The mountain Ughtasar is located in the province of Syunik at an altitude of 3000-3300 m above sea level. On the mountain saddle, near to the deep-blue Karst Lake, spreads a field full of large flat stones, embellished with countless enigmatic petroglyphs. It is estimated that the petroglyphs discovered in 1968 are between 4000-7000 years old. As goats are a frequently recurring motif in drawings, these pictograms are known as itsagir, i.e. “goat writing’’.
Petroglyphs are an exceptional source for the study of the ancient Armenian civilization. Although they interested certain investigators at the beginning of the 20th century, they were not studied at the time. The interest in art monuments grew during the first decades of the 20th century, when A. Kalantar devoted himself to their investigation. Unfortunately, very little of the rich material collected by him has been preserved. During field studies, the archaeologist S.H. Sardarian unfolded numerous petroglyphs on the foot of Aragats and the Geghama Mountains. Several petroglyphs were also found in Western Armenia.
Exceptionally rich stone carvings were discovered in historical Syunik in 1966. From 1967-1968 the archaeological expedition group of the Archeological Institute of the Academy of Sciences of Armenia began the research and explored a large number of carvings on several thousand rocks in historic Syunik, mainly in the areas of Sisian, Yeghegnadzor and Azizbekov. The collection of these petroglyphs arouses great interest among different specialists, particularly archaeologists. The current collection contains only a small part of the material collected in Syunik and mainly near Mount Ughtasar. The recently discovered rock art monuments occupy the area of several tens of kilometres along the mountains of Tsghouk, on the slopes of Ughtasar, at the foot of the Vardenis Range and the sources of the Rivers Jeghegis, Arpa and Vorotan. The petroglyphs discovered until today are so numerous that it is not possible to highlight even the most important one in a large volume.
More than 2000 decorated rocks were uncovered in Ughtasar in Sisian Region. Here, in the mountain grasslands, where stockbreeders settle in summer, the landscape is rich with Alpine flora. Near this area, in the lowlands and along the rocky mountains, as well as around the small lakes, you can reveal the remains of ruined dwellings, cromlechs, and different tombs. The study of the petroglyphs is only possible during the summer periods. About nine months a year these petroglyphs are covered with snow. The petroglyphs are mostly depicted on "gravestones", and these ornate rock patterns are spread at the foot of the mountains, in valleys including the slopes and territory of Ughtasar, which was named after the camel ("ught" means camel in Armenian, and "sar" means mountain). The massive engravings describe certain activities and have been depicted horizontally or vertically on the flat, brown and black stone fragments. The composition "carvings", which includes 10 to 50 images, includes several hundred figures. The diversity of Armenian fauna is fully represented in the petroglyphs of Ughtasar and Jermajur.

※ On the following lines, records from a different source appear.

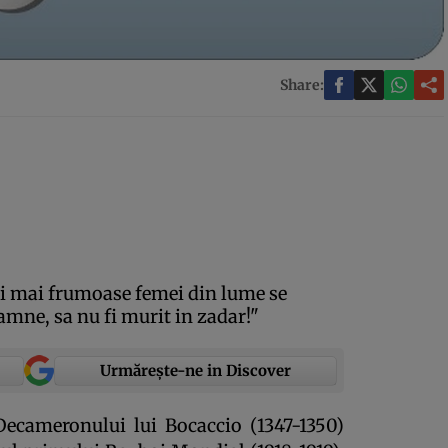
Share:
lei mai frumoase femei din lume se
amne, sa nu fi murit in zadar!"
Urmărește-ne in Discover
ecameronului lui Bocaccio (1347-1350)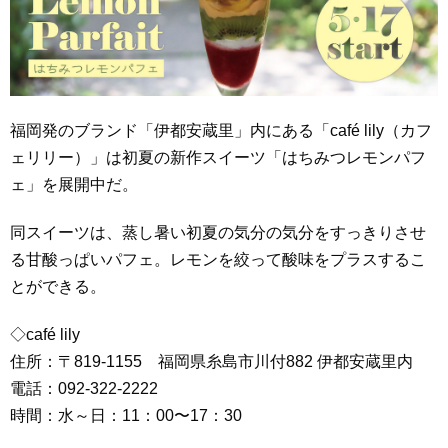
福岡発のブランド「伊都安蔵里」内にある「café lily（カフ
ェリリー）」は初夏の新作スイーツ「はちみつレモンパフ
ェ」を展開中だ。
同スイーツは、蒸し暑い初夏の気分の気分をすっきりさせ
る甘酸っぱいパフェ。レモンを絞って酸味をプラスするこ
とができる。
◇café lily
住所：〒819-1155 福岡県糸島市川付882 伊都安蔵里内
電話：092-322-2222
時間：水～日：11：00〜17：30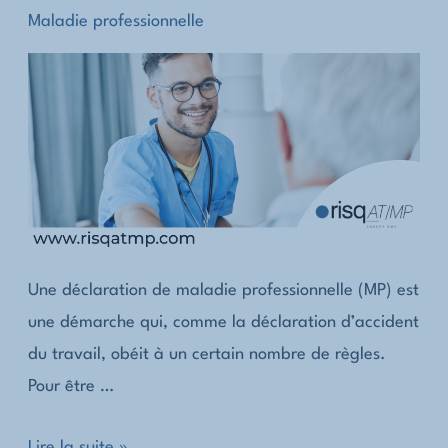
Maladie professionnelle
Une déclaration de maladie professionnelle (MP) est
une démarche qui, comme la déclaration d’accident
du travail, obéit à un certain nombre de règles.
Pour être …
Comment
Lire la suite »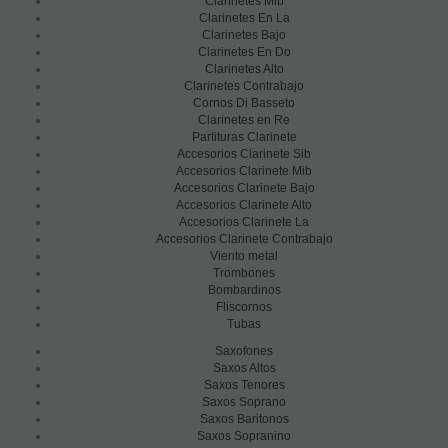
Clarinetes Mib
Clarinetes En La
Clarinetes Bajo
Clarinetes En Do
Clarinetes Alto
Clarinetes Contrabajo
Cornos Di Basseto
Clarinetes en Re
Partituras Clarinete
Accesorios Clarinete Sib
Accesorios Clarinete Mib
Accesorios Clarinete Bajo
Accesorios Clarinete Alto
Accesorios Clarinete La
Accesorios Clarinete Contrabajo
Viento metal
Trombones
Bombardinos
Fliscornos
Tubas
Saxofones
Saxos Altos
Saxos Tenores
Saxos Soprano
Saxos Baritonos
Saxos Sopranino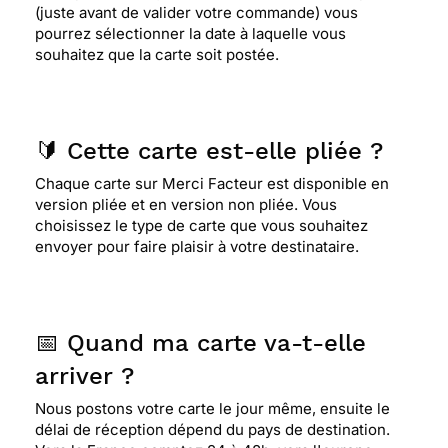
(juste avant de valider votre commande) vous
pourrez sélectionner la date à laquelle vous
souhaitez que la carte soit postée.
🔰 Cette carte est-elle pliée ?
Chaque carte sur Merci Facteur est disponible en
version pliée et en version non pliée. Vous
choisissez le type de carte que vous souhaitez
envoyer pour faire plaisir à votre destinataire.
📅 Quand ma carte va-t-elle
arriver ?
Nous postons votre carte le jour même, ensuite le
délai de réception dépend du pays de destination.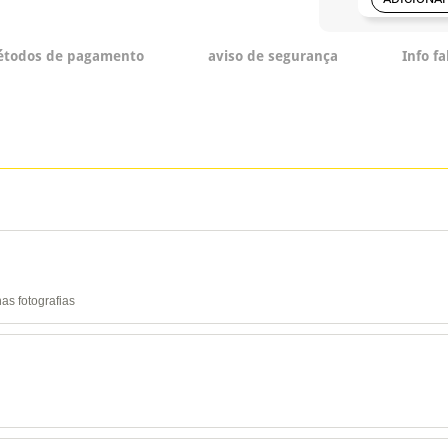
todos de pagamento
aviso de segurança
Info f
as fotografias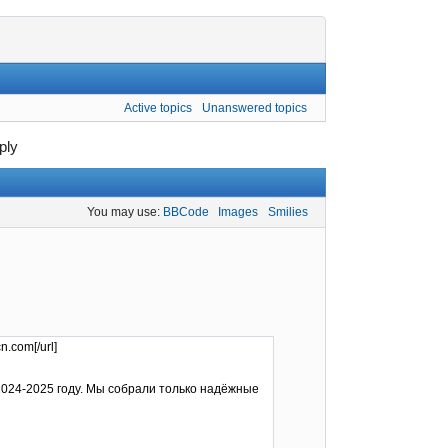
Active topics
Unanswered topics
ply
You may use:
BBCode
Images
Smilies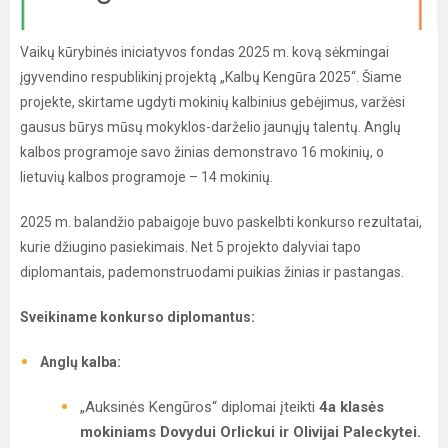
Vaikų kūrybinės iniciatyvos fondas 2025 m. kovą sėkmingai
įgyvendino respublikinį projektą „Kalbų Kengūra 2025“. Šiame
projekte, skirtame ugdyti mokinių kalbinius gebėjimus, varžėsi
gausus būrys mūsų mokyklos-darželio jaunųjų talentų. Anglų
kalbos programoje savo žinias demonstravo 16 mokinių, o
lietuvių kalbos programoje – 14 mokinių.
2025 m. balandžio pabaigoje buvo paskelbti konkurso rezultatai,
kurie džiugino pasiekimais. Net 5 projekto dalyviai tapo
diplomantais, pademonstruodami puikias žinias ir pastangas.
Sveikiname konkurso diplomantus:
Anglų kalba:
„Auksinės Kengūros“ diplomai įteikti
4a klasės
mokiniams Dovydui Orlickui ir Olivijai Paleckytei.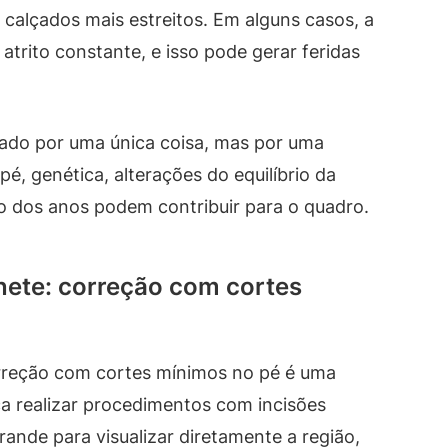
 calçados mais estreitos. Em alguns casos, a
atrito constante, e isso pode gerar feridas
sado por uma única coisa, mas por uma
é, genética, alterações do equilíbrio da
o dos anos podem contribuir para o quadro.
nete: correção com cortes
orreção com cortes mínimos no pé é uma
ca realizar procedimentos com incisões
ande para visualizar diretamente a região,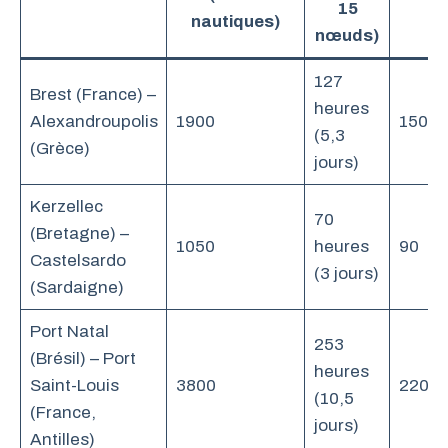
15
(l
nautiques)
nœuds)
127
Brest (France) –
heures
Alexandroupolis
1900
150
(5,3
(Grèce)
jours)
Kerzellec
70
(Bretagne) –
1050
heures
90
Castelsardo
(3 jours)
(Sardaigne)
Port Natal
253
(Brésil) – Port
heures
Saint-Louis
3800
220
(10,5
(France,
jours)
Antilles)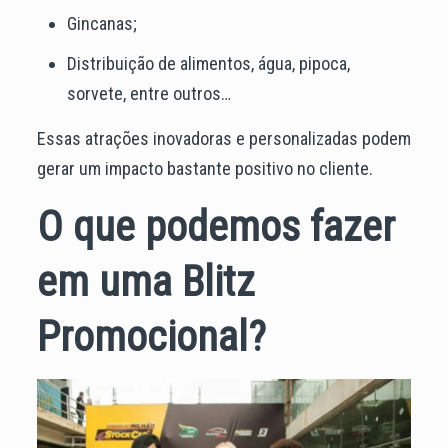
Gincanas;
Distribuição de alimentos, água, pipoca,
sorvete, entre outros…
Essas atrações inovadoras e personalizadas podem
gerar um impacto bastante positivo no cliente.
O que podemos fazer
em uma Blitz
Promocional?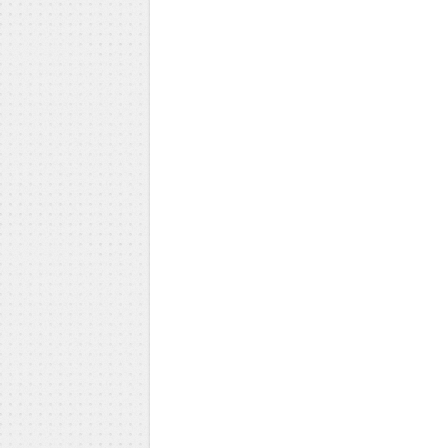
Milica Todorović
Iva Vojinović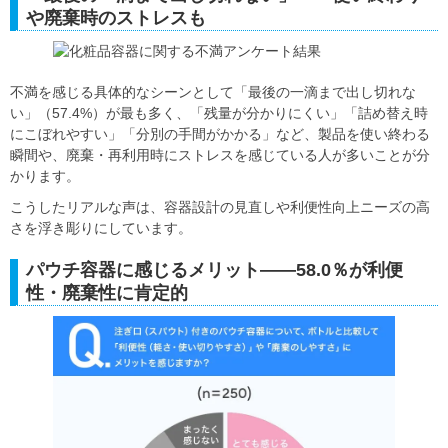
や廃棄時のストレスも
不満を感じる具体的なシーンとして「最後の一滴まで出し切れな
い」（57.4%）が最も多く、「残量が分かりにくい」「詰め替え時
にこぼれやすい」「分別の手間がかかる」など、製品を使い終わる
瞬間や、廃棄・再利用時にストレスを感じている人が多いことが分
かります。
こうしたリアルな声は、容器設計の見直しや利便性向上ニーズの高
さを浮き彫りにしています。
パウチ容器に感じるメリット――58.0％が利便
性・廃棄性に肯定的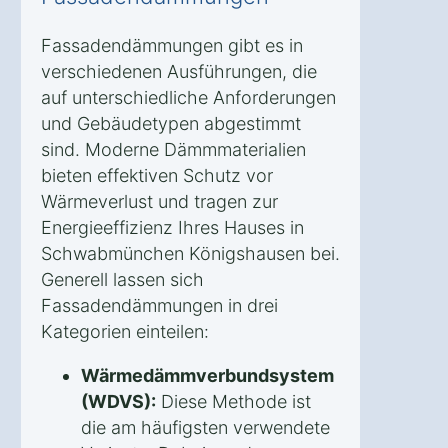
Fassadendämmungen gibt es in
verschiedenen Ausführungen, die
auf unterschiedliche Anforderungen
und Gebäudetypen abgestimmt
sind. Moderne Dämmmaterialien
bieten effektiven Schutz vor
Wärmeverlust und tragen zur
Energieeffizienz Ihres Hauses in
Schwabmünchen Königshausen bei.
Generell lassen sich
Fassadendämmungen in drei
Kategorien einteilen:
Wärmedämmverbundsystem
(WDVS):
Diese Methode ist
die am häufigsten verwendete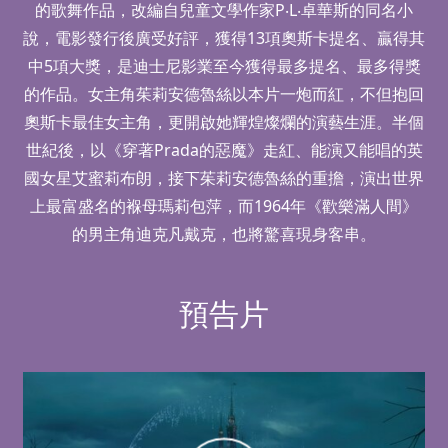
的歌舞作品，改編自兒童文學作家P‧L‧卓華斯的同名小
說，電影發行後廣受好評，獲得13項奧斯卡提名、贏得其
中5項大獎，是迪士尼影業至今獲得最多提名、最多得獎
的作品。女主角茱莉安德魯絲以本片一炮而紅，不但抱回
奧斯卡最佳女主角，更開啟她輝煌燦爛的演藝生涯。半個
世紀後，以《穿著Prada的惡魔》走紅、能演又能唱的英
國女星艾蜜莉布朗，接下茱莉安德魯絲的重擔，演出世界
上最富盛名的褓母瑪莉包萍，而1964年《歡樂滿人間》
的男主角迪克凡戴克，也將驚喜現身客串。
預告片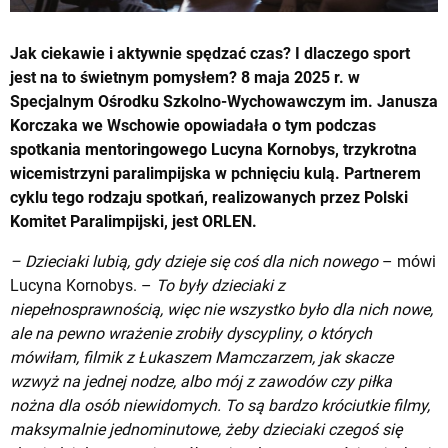
Jak ciekawie i aktywnie spędzać czas? I dlaczego sport
jest na to świetnym pomysłem? 8 maja 2025 r. w
Specjalnym Ośrodku Szkolno-Wychowawczym im. Janusza
Korczaka we Wschowie opowiadała o tym podczas
spotkania mentoringowego Lucyna Kornobys, trzykrotna
wicemistrzyni paralimpijska w pchnięciu kulą. Partnerem
cyklu tego rodzaju spotkań, realizowanych przez Polski
Komitet Paralimpijski, jest ORLEN.
– Dzieciaki lubią, gdy dzieje się coś dla nich nowego
– mówi
Lucyna Kornobys. –
To były dzieciaki z
niepełnosprawnością, więc nie wszystko było dla nich nowe,
ale na pewno wrażenie zrobiły dyscypliny, o których
mówiłam, filmik z Łukaszem Mamczarzem, jak skacze
wzwyż na jednej nodze, albo mój z zawodów czy piłka
nożna dla osób niewidomych. To są bardzo króciutkie filmy,
maksymalnie jednominutowe, żeby dzieciaki czegoś się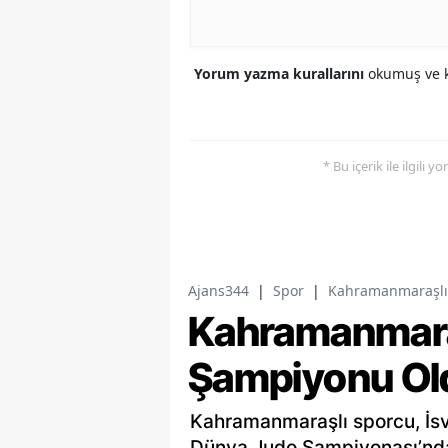
Yorum yazma kurallarını
okumuş ve k
* Bu içerik ile ilgili 
Ajans344
|
Spor
|
Kahramanmaraşlı
Kahramanmara
Şampiyonu Ol
Kahramanmaraşlı sporcu, İs
Dünya Judo Şampiyonası’nda 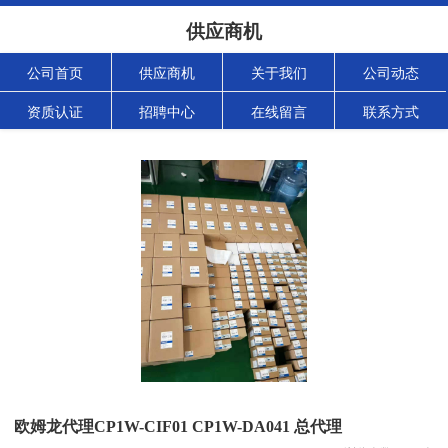
供应商机
公司首页
供应商机
关于我们
公司动态
资质认证
招聘中心
在线留言
联系方式
欧姆龙代理CP1W-CIF01 CP1W-DA041 总代理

The wildest and domesticated animals of the time can be unveiled, such as goats, moufflons, gazelles, deer, aurochs, horses, wild boars, dogs, wolves, jackals, panthers, bears and lions, aurochs, although they rarely appear here. Meanwhile, there are many scenes depicting hunter with bow and arrow, lance, spears, and shields. Among them, we can see hunting objects, ropes, traps and also bison that move the truck, hooded carts and vehicles looking like sleds, plough, and images that represent the world. Birds generally are not represented significantly. The rock carvings of Syunik are based on scenes connected with urban life and traditions. More frequently we will reveal the images of individual or collective hunting scenes of goats, bison, deer, wild boars, etc. The variety of such scenes in the petroglyphs of Ughtasar and Jermajur create an impression of a survival of ancient times. These petroglyphs of Armenia with so many hunting scenes show the prominence and importance of semi-nomadic livestock and hunting. The Cyclopean fortress and the more than 3 km high structure in Ughtasar seem to serve as temporary dwellings for livestock tribes. The tombs and their carvings are the evidence that they have been in use for many hundreds of years. Scenes of ritual dances, pair dances and group dances may also be explored here.